» **LISTED RECORDS**:
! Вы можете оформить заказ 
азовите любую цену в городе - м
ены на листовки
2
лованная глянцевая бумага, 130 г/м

...

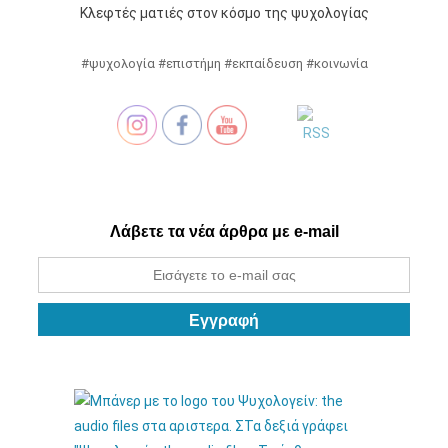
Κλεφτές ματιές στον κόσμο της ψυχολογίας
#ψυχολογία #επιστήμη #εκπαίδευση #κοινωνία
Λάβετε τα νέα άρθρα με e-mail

» **EXERCISE DESCRIPTION**:
Look above for the line that contains "ены на листовки". Starting there, transcribe every line exactly until you have copied the line that contains "лованная глянцевая бумага, 130 г/м".

» **RESPONSE**:
ены на листовки
2
лованная глянцевая бумага, 130 г/м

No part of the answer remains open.